You can follow these performance tips from TensorFlow.
If you have multiple workers/devices it will help you to speed up the training.
Below is the sample illustration showing prefetching with multithreaded loading and preprocessing.

Does tensorflow Estimator take different batches for workers when MirroredStrategy is used?

I am using GANEstimator with MirroredStrategy to work on multiple GPUs of single instance. input_fn in my case is tf.data.Dataset with the following settings:
dataset = dataset.repeat()
dataset = dataset.shuffle(buffer_size=100)

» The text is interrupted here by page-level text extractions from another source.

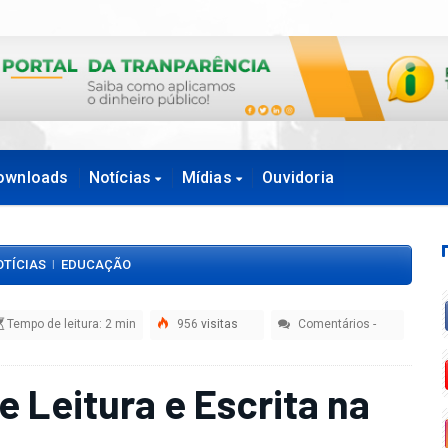
ownloads
Notícias
Mídias
Ouvidoria
OTÍCIAS
EDUCAÇÃO
|
Tempo de leitura: 2 min
956
visitas
Comentários
-
 Leitura e Escrita na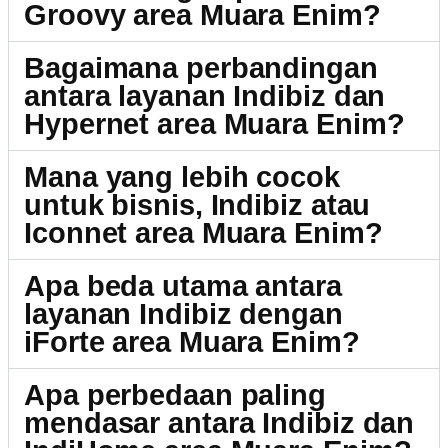
Groovy area Muara Enim?
Bagaimana perbandingan
antara layanan Indibiz dan
Hypernet area Muara Enim?
Mana yang lebih cocok
untuk bisnis, Indibiz atau
Iconnet area Muara Enim?
Apa beda utama antara
layanan Indibiz dengan
iForte area Muara Enim?
Apa perbedaan paling
mendasar antara Indibiz dan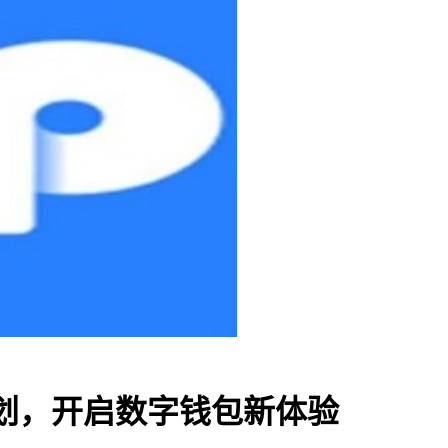
计划，开启数字钱包新体验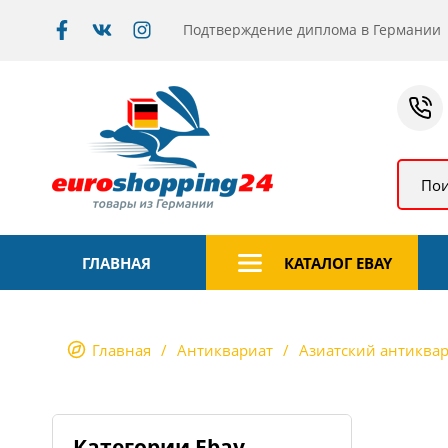
Подтверждение диплома в Германии
Пои
ГЛАВНАЯ
КАТАЛОГ EBAY
Главная
Антиквариат
Азиатский антиква
Категории Ebay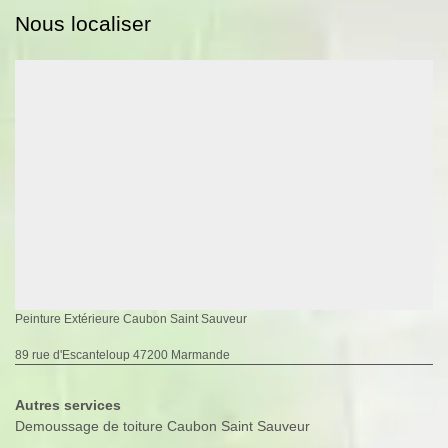
Nous localiser
Peinture Extérieure Caubon Saint Sauveur
89 rue d'Escanteloup 47200 Marmande
Autres services
Demoussage de toiture Caubon Saint Sauveur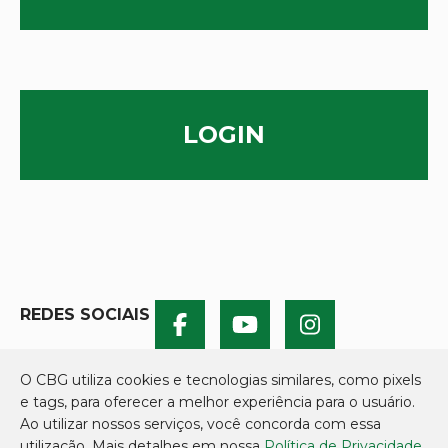
LOGIN
REDES SOCIAIS
O CBG utiliza cookies e tecnologias similares, como pixels
e tags, para oferecer a melhor experiência para o usuário.
Ao utilizar nossos serviços, você concorda com essa
utilização. Mais detalhes em nossa
Política de Privacidade.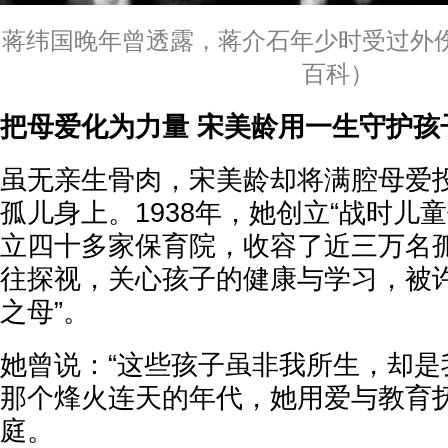
蒋纬国晚年曾透露，蒋介石年少时受过外
百科）
把母爱化为力量 宋美龄用一生守护孩
虽无亲生骨肉，宋美龄却将满腔母爱
孤儿身上。1938年，她创立“战时儿
立四十多家保育院，收容了近三万名
往探视，关心孩子的健康与学习，被许
之母”。
她曾说：“这些孩子虽非我所生，却是
那个烽火连天的年代，她用爱与教育
庭。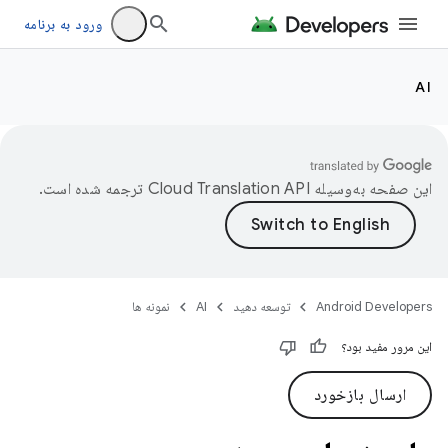
ورود به برنامه
AI
این صفحه به‌وسیله
ترجمه شده است.
Android Developers
توسعه دهید
AI
نمونه ها
این مرور مفید بود؟
ارسال بازخورد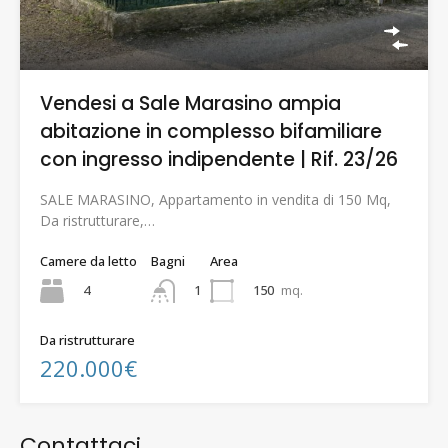
Vendesi a Sale Marasino ampia
abitazione in complesso bifamiliare
con ingresso indipendente | Rif. 23/26
SALE MARASINO, Appartamento in vendita di 150 Mq,
Da ristrutturare,…
Camere da letto
Bagni
Area
4
150
mq.
1
Da ristrutturare
220.000€
Contattaci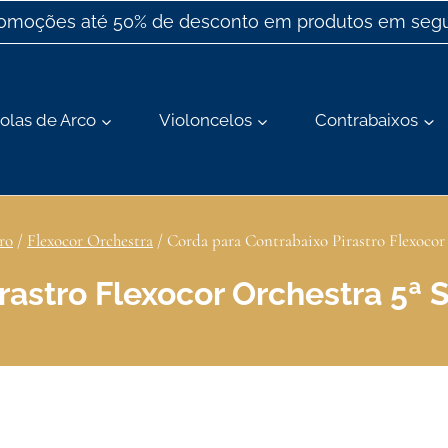
romoções até 50% de desconto em produtos em segu
olas de Arco
Violoncelos
Contrabaixos
ro
/
Flexocor Orchestra
/
Corda para Contrabaixo Pirastro Flexocor 
astro Flexocor Orchestra 5ª S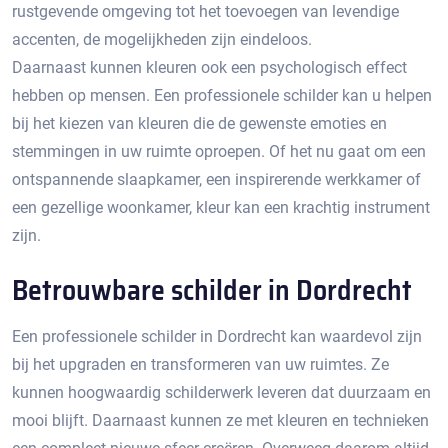
rustgevende omgeving tot het toevoegen van levendige
accenten, de mogelijkheden zijn eindeloos.​
Daarnaast kunnen kleuren ook een psychologisch effect
hebben op mensen. Een professionele schilder kan u helpen
bij het kiezen van kleuren die de gewenste emoties en
stemmingen in uw ruimte oproepen.​ Of het nu gaat om een
ontspannende slaapkamer, een inspirerende werkkamer of
een gezellige woonkamer, kleur kan een krachtig instrument
zijn.​
Betrouwbare schilder in Dordrecht
Een professionele schilder in Dordrecht kan waardevol zijn
bij het upgraden en transformeren van uw ruimtes.​ Ze
kunnen hoogwaardig schilderwerk leveren dat duurzaam en
mooi blijft.​ Daarnaast kunnen ze met kleuren en technieken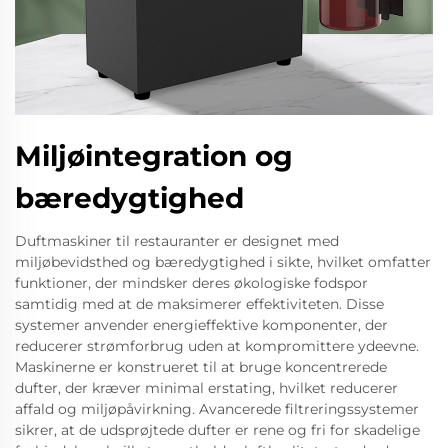
Miljøintegration og
bæredygtighed
Duftmaskiner til restauranter er designet med
miljøbevidsthed og bæredygtighed i sikte, hvilket omfatter
funktioner, der mindsker deres økologiske fodspor
samtidig med at de maksimerer effektiviteten. Disse
systemer anvender energieffektive komponenter, der
reducerer strømforbrug uden at kompromittere ydeevne.
Maskinerne er konstrueret til at bruge koncentrerede
dufter, der kræver minimal erstating, hvilket reducerer
affald og miljøpåvirkning. Avancerede filtreringssystemer
sikrer, at de udsprøjtede dufter er rene og fri for skadelige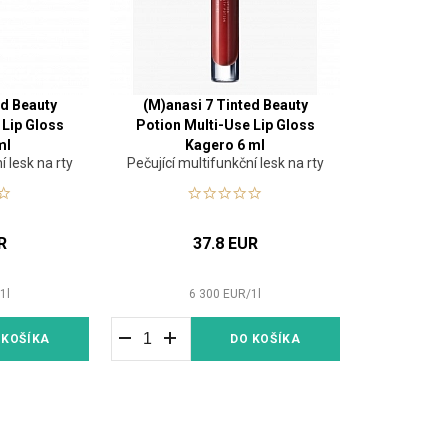
ed Beauty
(M)anasi 7 Tinted Beauty
 Lip Gloss
Potion Multi-Use Lip Gloss
ml
Kagero 6 ml
í lesk na rty
Pečující multifunkční lesk na rty
R
37.8 EUR
/
1
l
6 300
EUR
/
1
l
 KOŠÍKA
DO KOŠÍKA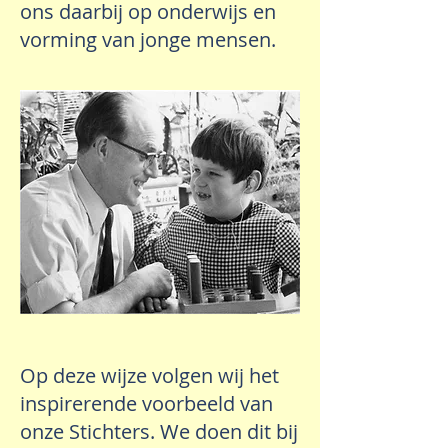
ons daarbij op onderwijs en
vorming van jonge mensen.
Op deze wijze volgen wij het
inspirerende voorbeeld van
onze Stichters. We doen dit bij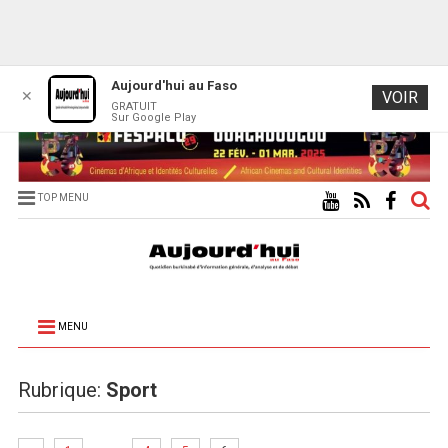
Aujourd'hui au Faso
✕
VOIR
GRATUIT
Sur Google Play
TOP MENU
MENU
Rubrique:
Sport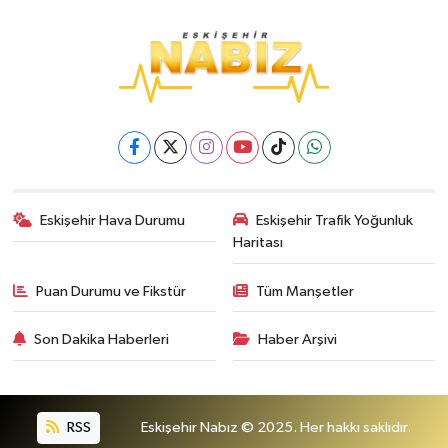
Eskişehir Hava Durumu
Eskişehir Trafik Yoğunluk
Haritası
Puan Durumu ve Fikstür
Tüm Manşetler
Son Dakika Haberleri
Haber Arşivi
RSS
Eskişehir Nabız © 2025. Her hakkı saklıdır.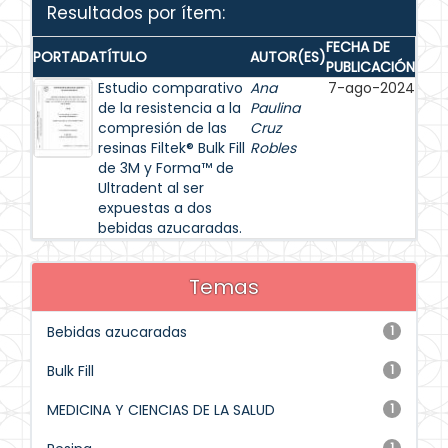
Resultados por ítem:
FECHA DE
PORTADA
TÍTULO
AUTOR(ES)
PUBLICACIÓN
Estudio comparativo
Ana
7-ago-2024
de la resistencia a la
Paulina
compresión de las
Cruz
resinas Filtek® Bulk Fill
Robles
de 3M y Forma™ de
Ultradent al ser
expuestas a dos
bebidas azucaradas.
Temas
Bebidas azucaradas
1
Bulk Fill
1
MEDICINA Y CIENCIAS DE LA SALUD
1
1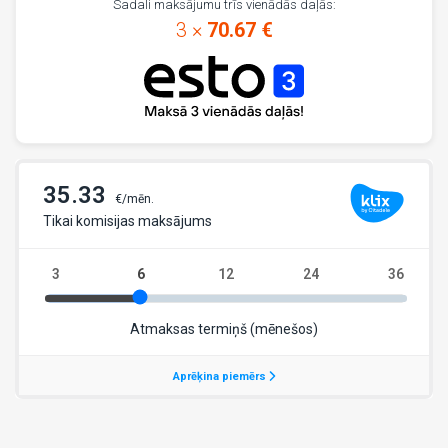
Sadali maksājumu trīs vienādās daļās:
3 ×
70.67 €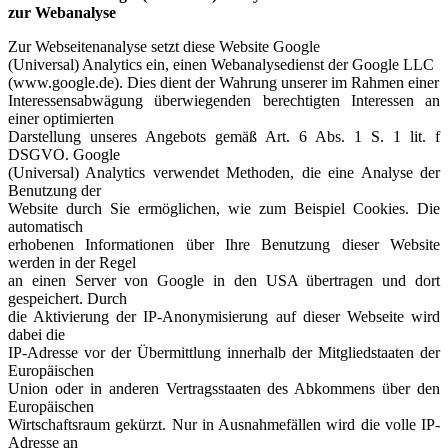
zur Webanalyse
Zur Webseitenanalyse setzt diese Website Google
(Universal) Analytics ein, einen Webanalysedienst der Google LLC
(www.google.de). Dies dient der Wahrung unserer im Rahmen einer
Interessensabwägung überwiegenden berechtigten Interessen an
einer optimierten
Darstellung unseres Angebots gemäß Art. 6 Abs. 1 S. 1 lit. f
DSGVO. Google
(Universal) Analytics verwendet Methoden, die eine Analyse der
Benutzung der
Website durch Sie ermöglichen, wie zum Beispiel Cookies. Die
automatisch
erhobenen Informationen über Ihre Benutzung dieser Website
werden in der Regel
an einen Server von Google in den USA übertragen und dort
gespeichert. Durch
die Aktivierung der IP-Anonymisierung auf dieser Webseite wird
dabei die
IP-Adresse vor der Übermittlung innerhalb der Mitgliedstaaten der
Europäischen
Union oder in anderen Vertragsstaaten des Abkommens über den
Europäischen
Wirtschaftsraum gekürzt. Nur in Ausnahmefällen wird die volle IP-
Adresse an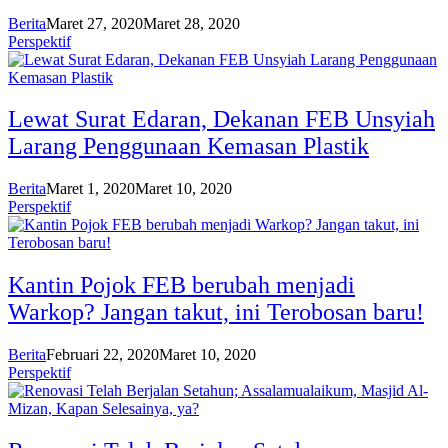
Berita
Maret 27, 2020
Maret 28, 2020
Perspektif
Lewat Surat Edaran, Dekanan FEB Unsyiah
Larang Penggunaan Kemasan Plastik
Berita
Maret 1, 2020
Maret 10, 2020
Perspektif
Kantin Pojok FEB berubah menjadi
Warkop? Jangan takut, ini Terobosan baru!
Berita
Februari 22, 2020
Maret 10, 2020
Perspektif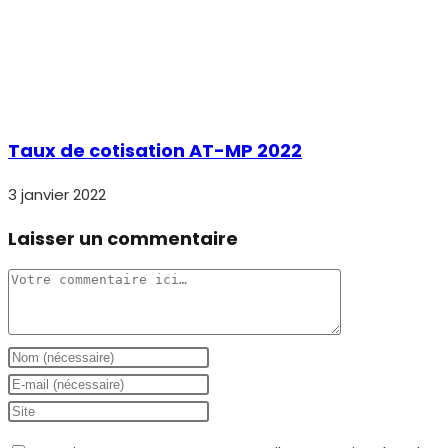
Taux de cotisation AT-MP 2022
3 janvier 2022
Laisser un commentaire
Comment
Enter
your
Enter
name
your
Saisir
or
email
l’URL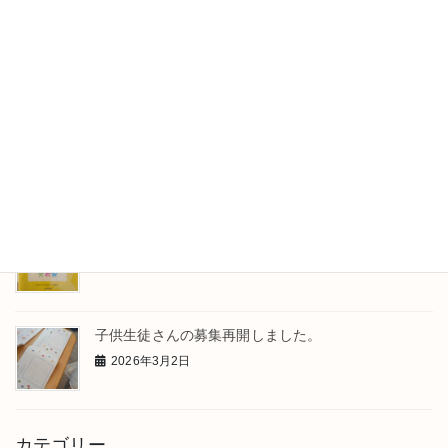
メロディを考えたよ
2026年4月23日
レッスンのひとこま
2026年4月13日
発表会が終わりました
2026年3月31日
子供生徒さんの募集再開しました。
2026年3月2日
カテゴリー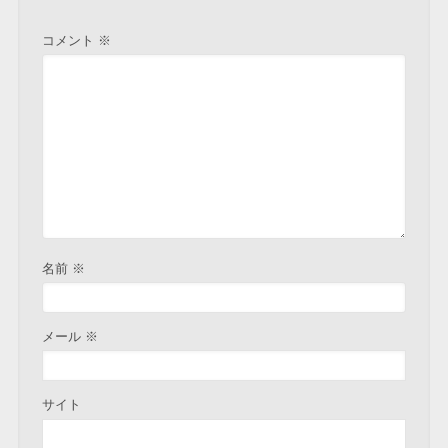
コメント
※
名前
※
メール
※
サイト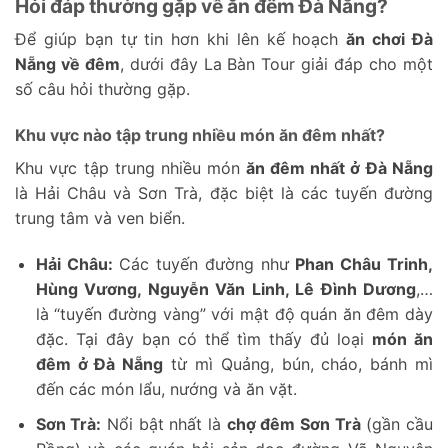
Hỏi đáp thường gặp về ăn đêm Đà Nẵng?
Để giúp bạn tự tin hơn khi lên kế hoạch
ăn chơi Đà
Nẵng về đêm
, dưới đây La Bàn Tour giải đáp cho một
số câu hỏi thường gặp.
Khu vực nào tập trung nhiều món ăn đêm nhất?
Khu vực tập trung nhiều món
ăn đêm nhất ở Đà Nẵng
là Hải Châu và Sơn Trà, đặc biệt là các tuyến đường
trung tâm và ven biển.
Hải Châu:
Các tuyến đường như
Phan Châu Trinh,
Hùng Vương, Nguyễn Văn Linh, Lê Đình Dương
,…
là “tuyến đường vàng” với mật độ quán ăn đêm dày
đặc. Tại đây bạn có thể tìm thấy đủ loại
món ăn
đêm ở Đà Nẵng
từ mì Quảng, bún, cháo, bánh mì
đến các món lẩu, nướng và ăn vặt.
Sơn Trà:
Nổi bật nhất là
chợ đêm Sơn Trà
(gần cầu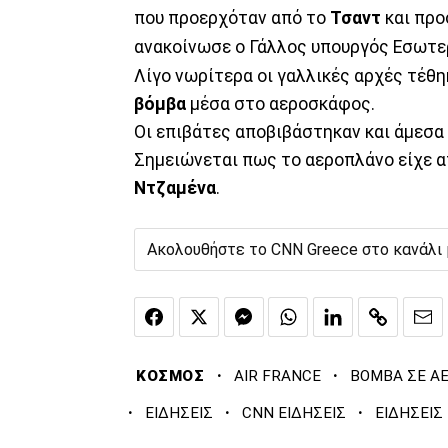
που προερχόταν από το
Τσαντ
και προ
ανακοίνωσε ο Γάλλος υπουργός Εσωτε
Λίγο νωρίτερα οι γαλλικές αρχές τέθ
βόμβα
μέσα στο αεροσκάφος.
Οι επιβάτες αποβιβάστηκαν και άμεσα 
Σημειώνεται πως το αεροπλάνο είχε α
Ντζαμένα
.
Ακολουθήστε το CNN Greece στο κανάλι
·
·
ΚΟΣΜΟΣ
AIR FRANCE
ΒΟΜΒΑ ΣΕ Α
·
·
·
ΕΙΔΗΣΕΙΣ
CNN ΕΙΔΗΣΕΙΣ
ΕΙΔΗΣΕΙΣ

dataset = dataset.batch(self.batch_size, drop_remainder=True)
dataset = dataset.prefetch(100)
The reason why I am asking this is that do I need to specify something like dataset.shard() manually to have different data being passed to workers? I am digging in the code of Estimator, and MirroredStrategy, but it is unclear to me what is going on. Additional confuse is created from the description of distributed strategies:
MirroredStrategy: This does in-graph replication with synchronous
training on many GPUs on one machine. Essentially, we create copies of all
variables in the model's layers on each device. We then use all-reduce
to combine gradients across the devices before applying them
to the variables to keep them in sync.
CollectiveAllReduceStrategy: This is a version of MirroredStrategy
for multi-worker training.
So does MirroredStratedy use only one worker? I don't understand it. I need to specify batch size equal to capacity of one tower, otherwise I get OOM. Can someone please point me to the code and explain how does such a simple setup work with batches:
def create_dataset():
...
dataset = dataset.repeat()
dataset = dataset.shuffle(buffer_size=100)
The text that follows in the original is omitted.